Criticism of Vinicius Junior’s goal celebrations have caused the issue of racism to rear its ugly head again in Spanish football, but the forward has hit back.
Provocative goal celebrations are hardly rare in football – a cupped hand to the ear or a finger placed on the lips being among the most common ways a player invites opposition fans to keep their opinions to themselves – but LaLiga has found itself in the eye of another storm because of Real Madrid forward Vinicius Junior’s method of marking a goal: with a dance. Players pulling out little routines is also nothing new in the game, and Brazilians are famous for their elaborate celebrations. From Bebeto’s “baby swing” at the 1994 World Cup to Ronaldo and Romário and Neymar and Lucas Paquetá, it has become as much a part of Brazilian football as Jogo bonito.
The issue is not Vinicius’ dances, it is the reaction to them in some quarters of the Spanish game. LaLiga has a chequered history when it comes to tackling racism in stadiums, where monkey chants were until recently fairly commonplace, and the views aired by football agent Pedro Bravo on Spanish television show El Chiringuito have been widely condemned. Bravo, who is also president of the Spanish Association of Football Agents and negotiated the deal that took Sergio Ramos from Sevilla to Real Madrid in 2005, suggested that Vinicius should “stop acting the monkey.”
Abuse in Spanish stadiums
The Spanish phrase Bravo used was deja de hacer el mono, which can also be translated as stop playing the clown or acting the fool, and he immediately apologised for the “out of context” use of the words, but there has been understandable and considerable backlash over his comment, which comes at the same time as a group of Espanyol fans are being tried in court for hate crimes and discrimination after hurling racist abuse at Athletic forward Iñaki Williams in January 2020. And that is far from an isolated incident.

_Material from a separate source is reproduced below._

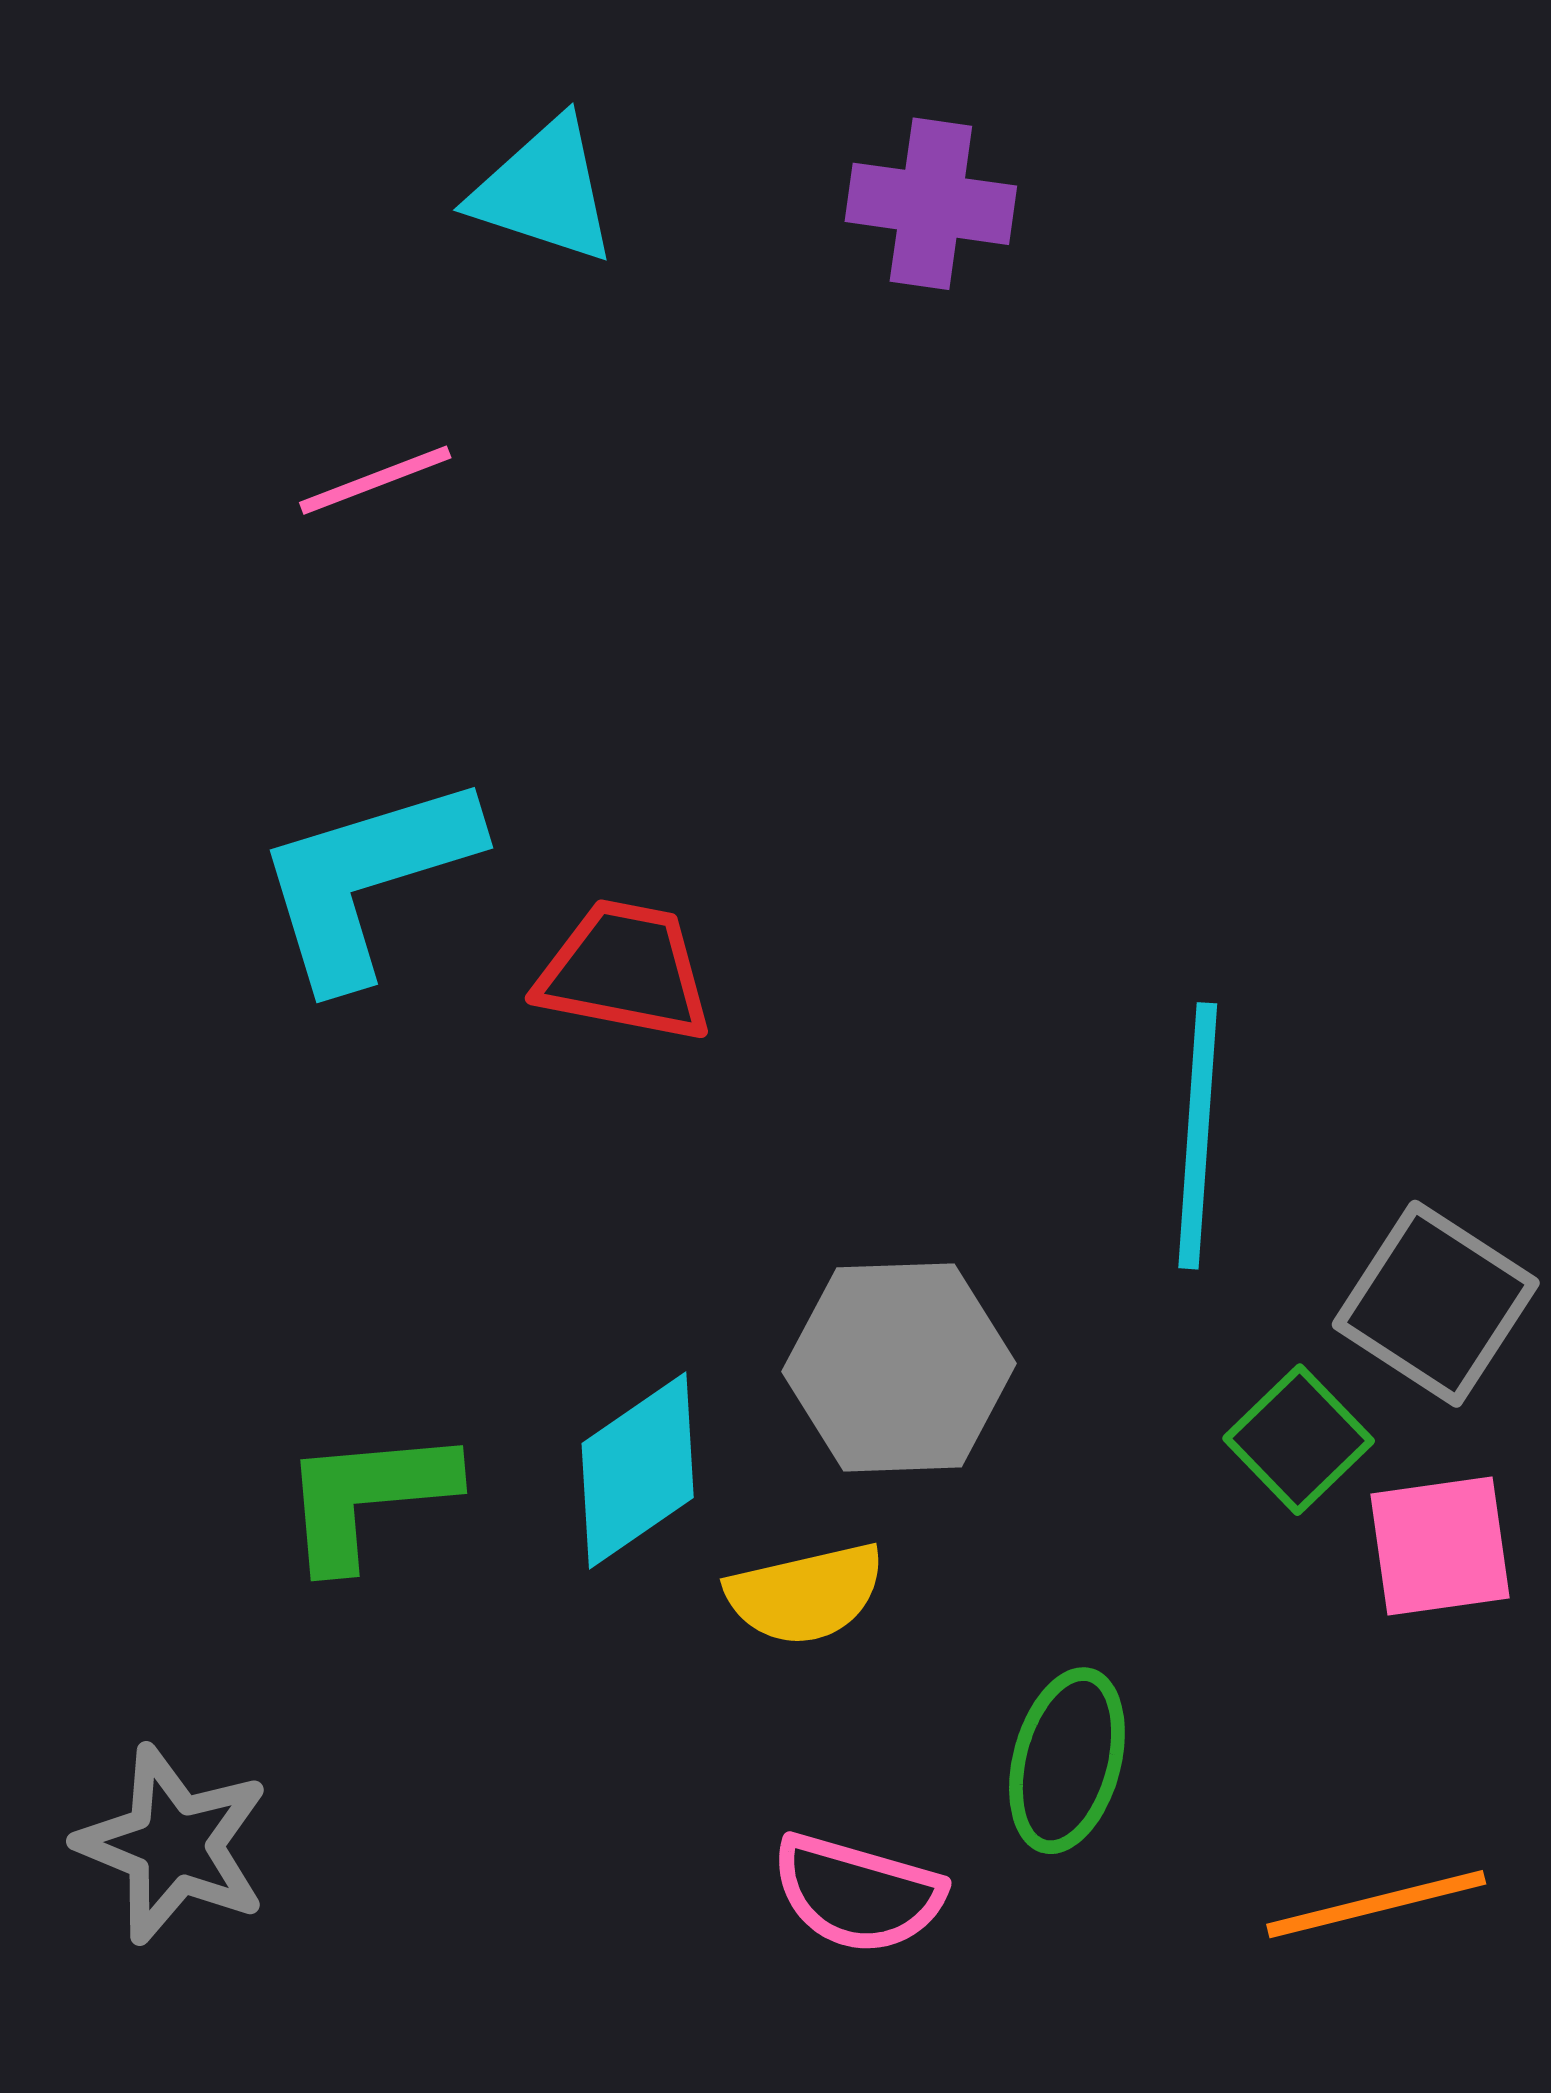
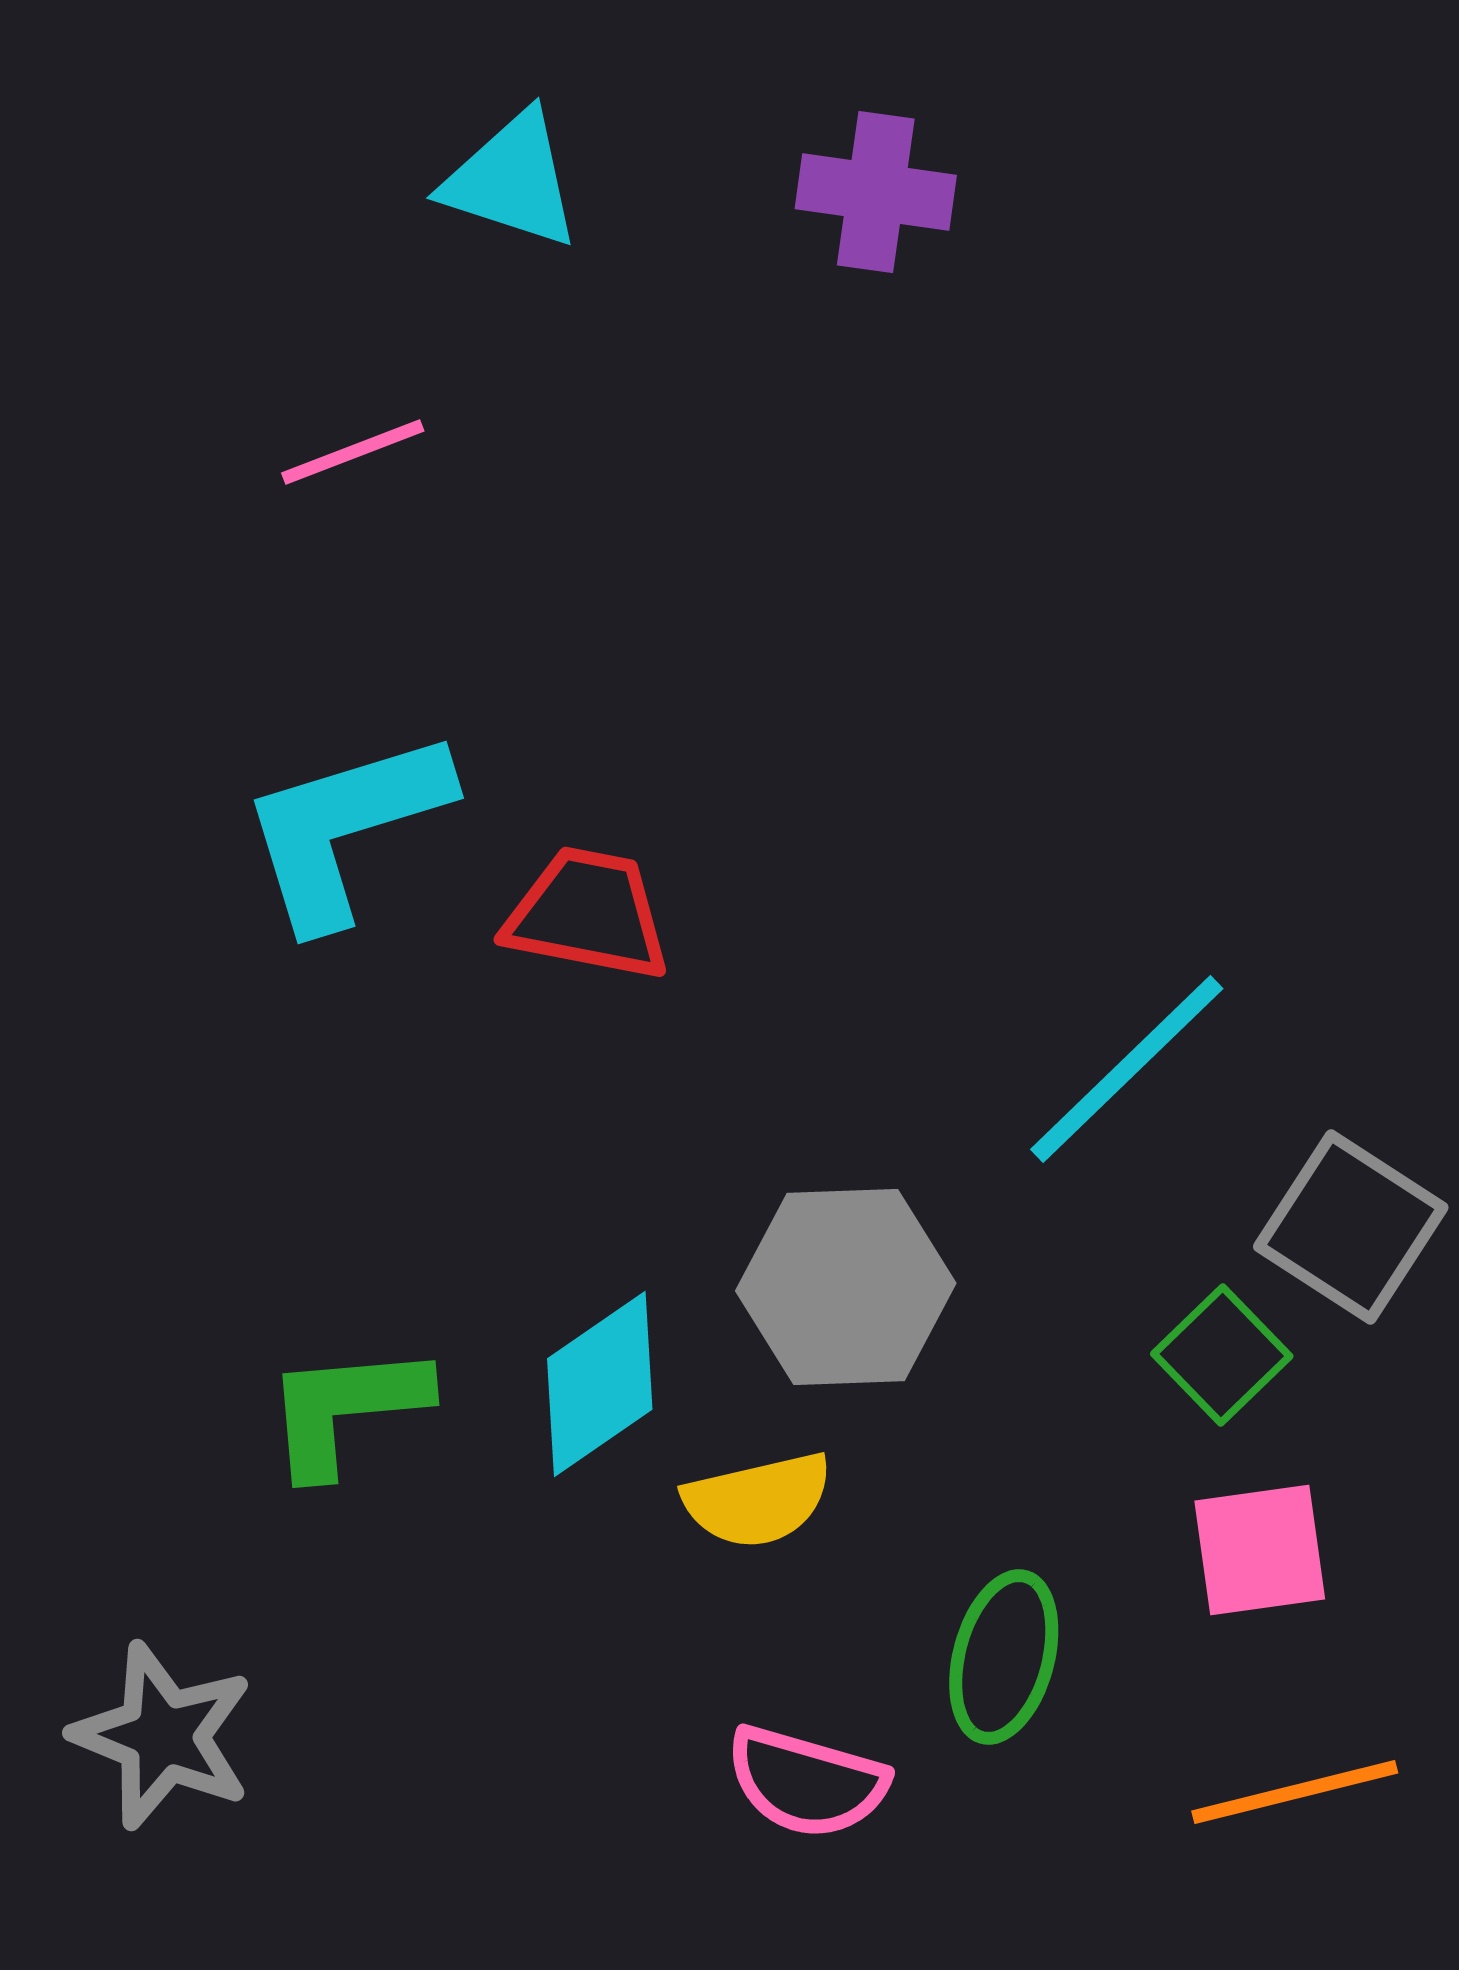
cyan line: (1198, 1136) -> (1127, 1069), turned 42
pink square: (1440, 1546) -> (1260, 1550), moved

Vinicius was on the end of abuse during a Clásico in October 2021 and in Son Moix, home of Real Mallorca, in March 2022. Nico Williams, brother of Iñaki who has just been called up for Spain, received racist insults at Betis’ Villamarín stadium that same month and San José Earthquakes defender Carlos Akapo was abused at Granada’s Los Cármenes stadium while playing for Cádiz last February.
Bravo issued a clarification on social media, saying he used the “monkey” expression to say Vinicius was “doing stupid things.”

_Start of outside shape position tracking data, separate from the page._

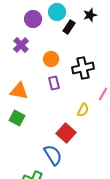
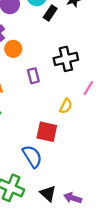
orange circle: (51, 59) -> (13, 49), moved
red square: (66, 133) -> (47, 132), turned -30

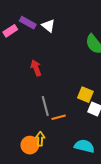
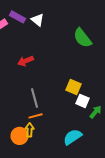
red arrow: (36, 68) -> (26, 61), turned -91
orange line: (59, 117) -> (36, 116), moved
cyan semicircle: (84, 146) -> (72, 137), turned -48

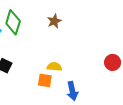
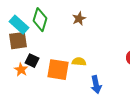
orange square: (45, 80) -> (58, 70), moved, size x1.6

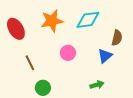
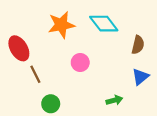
cyan diamond: (88, 20) -> (104, 24), turned 60
red ellipse: (16, 29) -> (19, 48), moved
blue triangle: (105, 56) -> (140, 77), moved

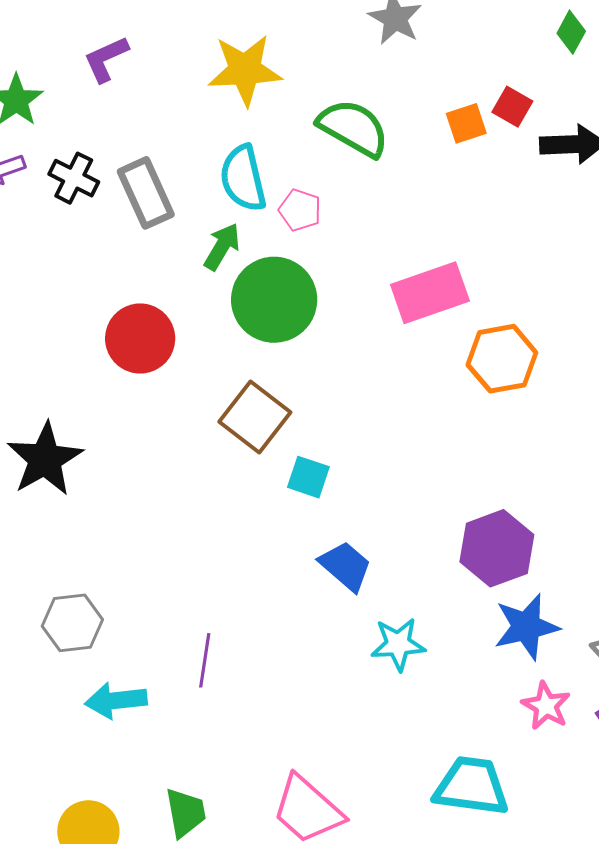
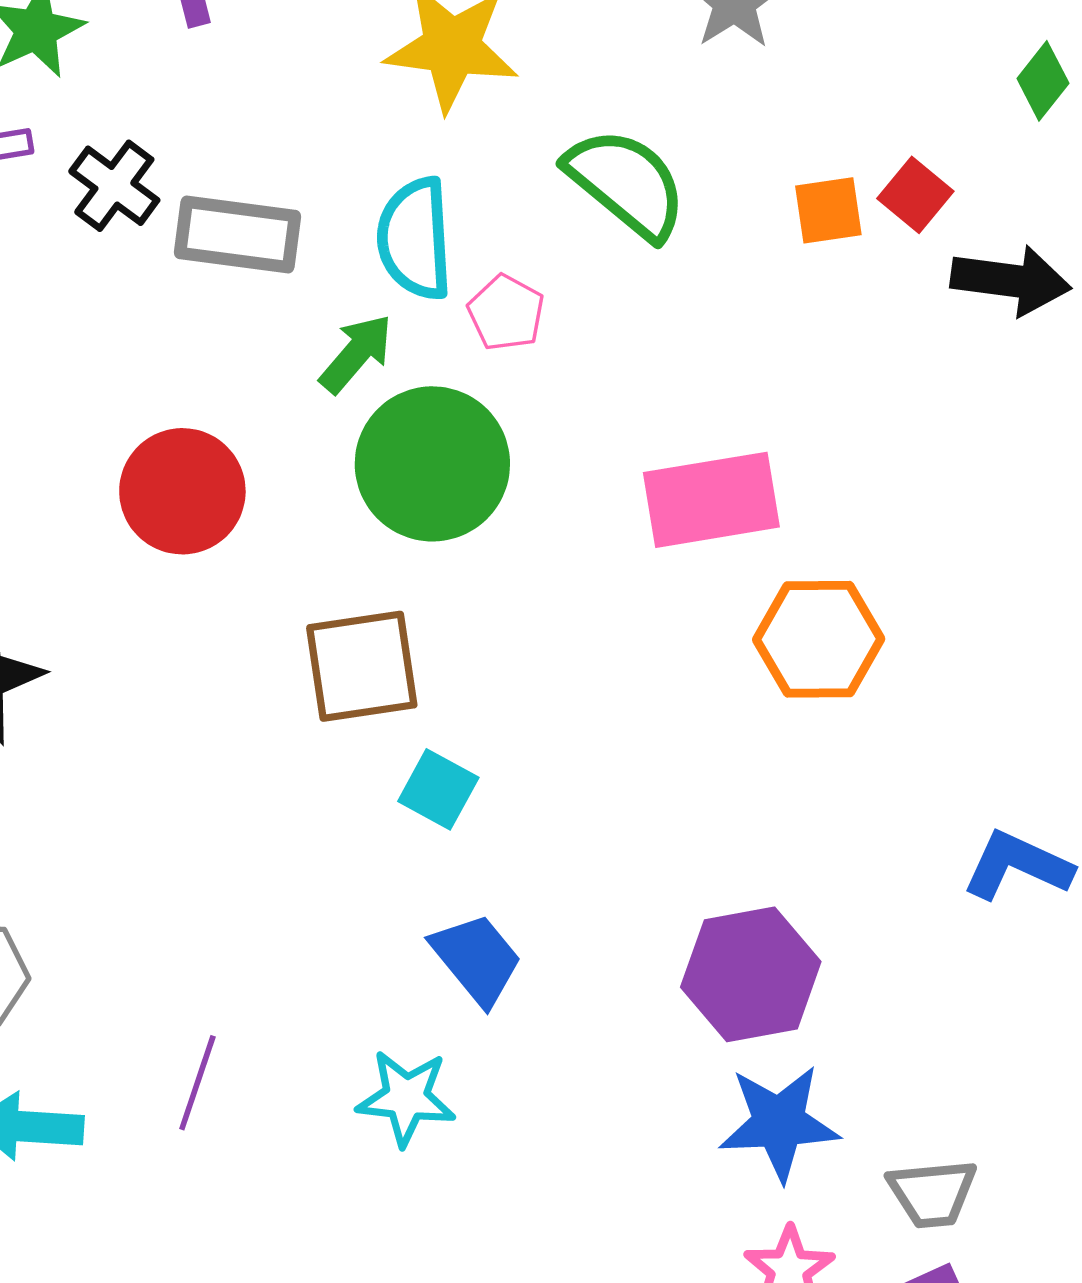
gray rectangle: (146, 193) -> (238, 234), turned -68
brown square: (255, 417) -> (362, 666), turned 34
cyan star: (398, 644) -> (406, 1098), moved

“I want to clarify that the expression ‘playing the monkey’ that I have misused to qualify Vinicius’ goal celebration dance was done metaphorically,” he said. “Since my intention was not to offend anyone, I sincerely apologize. I am sorry!”
World football comes out in support of Vinicius
Vinicius has also received criticism from other quarters for an apparent lack of respect towards opponents but Bravo’s comments on a popular television show that attracts an audience of varied age ranges was the straw that broke the camel’s back. Real Madrid have threatened legal action. Players from across the world, including at Atlético Madrid, have offered their support and told Vinicius to “keep dancing.” It was a topic at almost every press conference ahead of this weekend’s Liga games and Brazilian public figures including Pelé and Lula da Silva have weighed in.
“Football is joy. It’s a dance. It’s a real party. Although racism still exists, we will not allow that to stop us from continuing to smile,” Pelé wrote on Twitter.
Vinicius: “The dancing is not mine alone”
Vinicius, meanwhile, has said he has no intention of curtailing his celebrations. “My dances celebrate the cultural diversity of the world. Accept it, respect it, I’m not going to stop,” he wrote on Instagram. “Weeks ago, some people started to criticize my dancing. But the dancing is not mine alone. They belong to Ronaldinho, Neymar, Paquetá, Griezmann, João Félix, Matheus Cunha... Brazilian funk singers and samba dancers, Latin reggaeton singers, Black Americans. They are dances to celebrate the cultural diversity of the world. They say that happiness bothers. The happiness of a black Brazilian being successful in Europe bothers much more. But my will to win, my smile and the sparkle in my eyes are much bigger than that.”